The research, published in The British Medical Journal, tracked over 205,000 U.S. adults for up to 40 years. Participants who ate French fries three times a week had a 20% higher risk of developing type 2 diabetes compared to those who indulged less than once a week. The culprit isn’t the potato itself, but how it’s prepared.
French fries are typically deep-fried in oil, loaded with salt, and sometimes coated with sugars or additives. For example, a large McDonald’s fries order delivers 480 calories, 23 grams of fat, and 400 milligrams of sodium — along with additives like dextrose and beef flavoring. This high-fat, high-sodium combo can spike blood sugar and strain metabolic health.
The good news? Other potato preparations — baked, boiled, roasted, mashed, or even potato chips — showed no significant link to increased diabetes risk in the study. Potatoes themselves are naturally fat-free, sodium-free, and rich in potassium, vitamin C, fiber, and protein, especially when eaten with the skin.

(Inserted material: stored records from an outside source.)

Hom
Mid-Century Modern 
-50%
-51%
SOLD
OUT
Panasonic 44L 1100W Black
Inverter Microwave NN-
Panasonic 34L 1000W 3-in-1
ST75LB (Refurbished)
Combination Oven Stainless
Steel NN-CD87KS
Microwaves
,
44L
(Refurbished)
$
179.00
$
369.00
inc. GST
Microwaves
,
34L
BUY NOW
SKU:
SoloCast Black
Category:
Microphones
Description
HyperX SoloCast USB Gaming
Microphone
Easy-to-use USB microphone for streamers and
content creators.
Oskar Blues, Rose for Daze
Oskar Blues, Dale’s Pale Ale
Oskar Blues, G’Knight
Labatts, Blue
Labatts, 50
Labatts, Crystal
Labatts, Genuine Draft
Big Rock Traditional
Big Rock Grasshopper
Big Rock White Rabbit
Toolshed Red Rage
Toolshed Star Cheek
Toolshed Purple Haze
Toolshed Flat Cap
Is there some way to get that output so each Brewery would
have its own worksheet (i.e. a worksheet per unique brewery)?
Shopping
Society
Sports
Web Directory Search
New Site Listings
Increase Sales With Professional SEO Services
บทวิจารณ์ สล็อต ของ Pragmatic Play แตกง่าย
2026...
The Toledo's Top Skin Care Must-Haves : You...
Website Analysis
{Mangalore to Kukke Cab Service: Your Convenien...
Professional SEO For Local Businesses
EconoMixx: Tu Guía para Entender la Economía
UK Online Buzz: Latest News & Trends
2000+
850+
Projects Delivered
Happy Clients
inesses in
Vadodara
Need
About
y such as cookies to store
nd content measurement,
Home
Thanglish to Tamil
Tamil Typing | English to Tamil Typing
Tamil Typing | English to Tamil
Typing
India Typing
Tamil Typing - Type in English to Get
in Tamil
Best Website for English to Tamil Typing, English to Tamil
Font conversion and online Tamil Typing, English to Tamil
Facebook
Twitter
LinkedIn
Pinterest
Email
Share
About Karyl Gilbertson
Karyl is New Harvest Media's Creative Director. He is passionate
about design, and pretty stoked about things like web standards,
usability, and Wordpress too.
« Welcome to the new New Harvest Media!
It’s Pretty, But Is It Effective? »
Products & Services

To enjoy potatoes without the health hit, experts recommend keeping the skin on for maximum fiber and choosing healthier cooking methods. Air frying is a smart swap for deep frying — simply slice potatoes into wedges, spritz with olive oil, and season lightly for a crispy texture without excess fat.
Moderation matters, too. A standard serving is about one medium potato (5 ounces). Pairing potatoes with lean protein and healthy fats can help stabilize blood sugar.
Bottom line: You don’t have to give up potatoes — just rethink the fryer. Your taste buds and your health will thank you.